Visual mechanisms of intermediate distance space perception during self-motion - Project Summary
Every day we rely on our vision to judge the absolute distances of objects around us to plan and guide our
actions, such as walking and driving. This, wayfinding, process of ascertaining one’s position and planning for
possible routes of actions cannot be accomplished without reliable perception of visual space in the intermediate
distance range (~2-25m from the observer). Thus, the broad long-term objective of this project is to uncover the
mechanisms underlying intermediate distance space perception that supports distance judgment.
Yet, less is known about the underlying mechanisms of intermediate distance space perception compared to
those of near space perception (<2m). Moreover, extant knowledge is predominantly obtained from testing static
observers, making it difficult to generalize to the more common situation where observers plan and execute self-
motion. The latter situation is more complex because self-motion is accompanied by retinal image motion of
static objects in the surrounding environment, potentially requiring the visual system to simultaneously track the
locations of all objects in the environment. The visual system also requires more processing capacity because
it has to simultaneously compute the visual space representation, explore the environment, implement motor
controls, etc. Clearly, both challenges – coding complexity and capacity limitation – could pose as potential
threats to our ability to efficiently judge absolute distances and implement actions. We hypothesize the visual
system overcomes both challenges by: (a) spatially updating the moving observer’s position using an allocentric,
world-centered spatial coordinate system for representing visual space, and (b) use spatial working memory
(spatial-image) during spatial updating. We will investigate both hypotheses in three specific aims.
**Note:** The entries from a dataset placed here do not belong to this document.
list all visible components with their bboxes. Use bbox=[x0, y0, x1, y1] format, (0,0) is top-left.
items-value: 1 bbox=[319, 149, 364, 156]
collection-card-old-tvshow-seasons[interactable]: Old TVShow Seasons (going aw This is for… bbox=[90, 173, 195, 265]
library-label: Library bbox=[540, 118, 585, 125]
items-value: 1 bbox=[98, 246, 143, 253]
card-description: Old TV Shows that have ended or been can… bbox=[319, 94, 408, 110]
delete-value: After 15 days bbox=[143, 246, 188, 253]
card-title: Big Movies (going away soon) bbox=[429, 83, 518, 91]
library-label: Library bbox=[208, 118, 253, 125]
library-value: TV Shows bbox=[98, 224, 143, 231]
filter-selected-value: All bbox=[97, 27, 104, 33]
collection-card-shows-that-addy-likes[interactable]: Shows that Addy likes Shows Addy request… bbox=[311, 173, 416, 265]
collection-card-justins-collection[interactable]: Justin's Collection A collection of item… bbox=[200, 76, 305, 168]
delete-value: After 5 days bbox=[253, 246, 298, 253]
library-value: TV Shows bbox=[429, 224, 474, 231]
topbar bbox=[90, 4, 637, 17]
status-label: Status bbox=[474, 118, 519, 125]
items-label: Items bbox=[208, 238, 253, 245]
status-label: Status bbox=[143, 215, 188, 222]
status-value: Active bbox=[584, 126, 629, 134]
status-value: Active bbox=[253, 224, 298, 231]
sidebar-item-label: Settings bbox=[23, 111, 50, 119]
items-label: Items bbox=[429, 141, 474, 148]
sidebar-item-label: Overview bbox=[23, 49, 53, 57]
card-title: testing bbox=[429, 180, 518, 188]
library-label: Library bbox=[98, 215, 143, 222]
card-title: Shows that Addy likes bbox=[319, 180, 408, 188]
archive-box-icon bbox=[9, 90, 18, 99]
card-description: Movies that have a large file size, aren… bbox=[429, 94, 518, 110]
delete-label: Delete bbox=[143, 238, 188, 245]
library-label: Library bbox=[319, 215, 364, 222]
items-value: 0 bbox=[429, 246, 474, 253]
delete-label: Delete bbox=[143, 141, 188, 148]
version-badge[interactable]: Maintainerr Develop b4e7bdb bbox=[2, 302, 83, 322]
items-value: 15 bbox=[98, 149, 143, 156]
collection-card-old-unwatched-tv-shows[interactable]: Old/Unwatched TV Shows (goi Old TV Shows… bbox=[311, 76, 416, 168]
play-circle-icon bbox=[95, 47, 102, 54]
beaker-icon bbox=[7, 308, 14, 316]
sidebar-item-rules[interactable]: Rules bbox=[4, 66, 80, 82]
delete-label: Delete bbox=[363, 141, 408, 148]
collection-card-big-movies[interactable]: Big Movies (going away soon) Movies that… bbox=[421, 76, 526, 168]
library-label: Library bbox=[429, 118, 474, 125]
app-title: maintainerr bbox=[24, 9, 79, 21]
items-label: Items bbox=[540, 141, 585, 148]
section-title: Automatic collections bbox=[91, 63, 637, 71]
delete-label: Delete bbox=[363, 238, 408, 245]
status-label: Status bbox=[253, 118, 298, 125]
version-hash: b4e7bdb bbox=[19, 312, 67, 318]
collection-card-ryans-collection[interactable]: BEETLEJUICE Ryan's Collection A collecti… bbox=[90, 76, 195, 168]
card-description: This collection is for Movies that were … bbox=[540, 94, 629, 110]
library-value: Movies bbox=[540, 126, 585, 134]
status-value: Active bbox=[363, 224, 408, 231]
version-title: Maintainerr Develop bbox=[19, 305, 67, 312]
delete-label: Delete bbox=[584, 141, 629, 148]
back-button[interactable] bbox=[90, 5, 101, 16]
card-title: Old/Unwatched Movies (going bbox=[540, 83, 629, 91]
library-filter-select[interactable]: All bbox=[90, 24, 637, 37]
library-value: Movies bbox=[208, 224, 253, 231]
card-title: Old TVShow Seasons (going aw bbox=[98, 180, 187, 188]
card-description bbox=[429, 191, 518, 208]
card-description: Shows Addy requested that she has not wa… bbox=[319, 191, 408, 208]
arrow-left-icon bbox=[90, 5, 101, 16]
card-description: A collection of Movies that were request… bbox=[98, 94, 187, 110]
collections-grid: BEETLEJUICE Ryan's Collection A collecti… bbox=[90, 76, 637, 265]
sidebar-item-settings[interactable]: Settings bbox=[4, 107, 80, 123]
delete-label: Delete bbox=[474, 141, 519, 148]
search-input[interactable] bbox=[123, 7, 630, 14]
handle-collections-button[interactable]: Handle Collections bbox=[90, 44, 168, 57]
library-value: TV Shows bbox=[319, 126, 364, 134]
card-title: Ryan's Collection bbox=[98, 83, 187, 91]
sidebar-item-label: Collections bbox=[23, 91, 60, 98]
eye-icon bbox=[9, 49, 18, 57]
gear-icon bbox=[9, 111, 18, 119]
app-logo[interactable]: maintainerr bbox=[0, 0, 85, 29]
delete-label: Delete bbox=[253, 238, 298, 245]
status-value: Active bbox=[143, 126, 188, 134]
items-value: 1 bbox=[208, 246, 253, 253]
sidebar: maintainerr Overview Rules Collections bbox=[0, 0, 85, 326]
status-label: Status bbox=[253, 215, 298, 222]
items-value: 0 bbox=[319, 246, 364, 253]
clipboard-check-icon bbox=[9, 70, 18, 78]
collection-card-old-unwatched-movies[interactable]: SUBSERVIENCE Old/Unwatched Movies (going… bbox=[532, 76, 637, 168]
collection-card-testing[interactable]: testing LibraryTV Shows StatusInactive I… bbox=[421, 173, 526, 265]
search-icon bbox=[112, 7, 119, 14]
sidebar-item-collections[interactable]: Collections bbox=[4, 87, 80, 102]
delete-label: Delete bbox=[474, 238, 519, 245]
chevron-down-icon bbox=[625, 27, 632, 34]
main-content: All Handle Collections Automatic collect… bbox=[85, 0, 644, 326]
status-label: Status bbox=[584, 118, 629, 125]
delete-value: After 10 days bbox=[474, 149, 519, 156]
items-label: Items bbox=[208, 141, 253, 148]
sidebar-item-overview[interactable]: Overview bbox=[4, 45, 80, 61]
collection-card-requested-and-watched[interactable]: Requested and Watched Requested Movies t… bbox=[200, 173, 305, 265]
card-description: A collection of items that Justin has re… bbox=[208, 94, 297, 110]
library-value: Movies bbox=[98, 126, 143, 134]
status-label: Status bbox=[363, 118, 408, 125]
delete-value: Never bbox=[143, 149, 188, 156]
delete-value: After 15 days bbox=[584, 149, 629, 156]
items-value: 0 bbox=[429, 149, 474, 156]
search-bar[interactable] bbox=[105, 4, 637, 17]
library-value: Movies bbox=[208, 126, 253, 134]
Aim 1: Investigate the implementation of the allocentric, world-centered spatial coordinate system
Aim 2: Investigate the factors affecting the spatial updating of visual space
Aim 3: Investigate the role of spatial-image memory in visual space perception
Our psychophysical experiments will measure human behavioral responses in the real 3D environment. This
approach allows us to understand how our natural ecological niche, namely, the ground surface, both constrains
and supports space perception and action in the real world. We will test human observers’ ability to judge target
locations in impoverished visual environments under various conditions, such as while manipulating the
observers’ cognitive load (attention and memory), or available visual and idiothetic (vestibular and
proprioception) information, while they plan and/or execute self-motion (walking). The outcomes of this research
will advance the space perception literature, bridge theoretical knowledge of visual space perception and
memory-directed navigation (cognitive maps), as well as reveal the influence of vestibular and somatosensory
signals. In turn, the theoretical advancements provide insights for better understanding of intermediate distance
space perception related to eye and visual impairments and their impacts on mobility in the real 3D environment.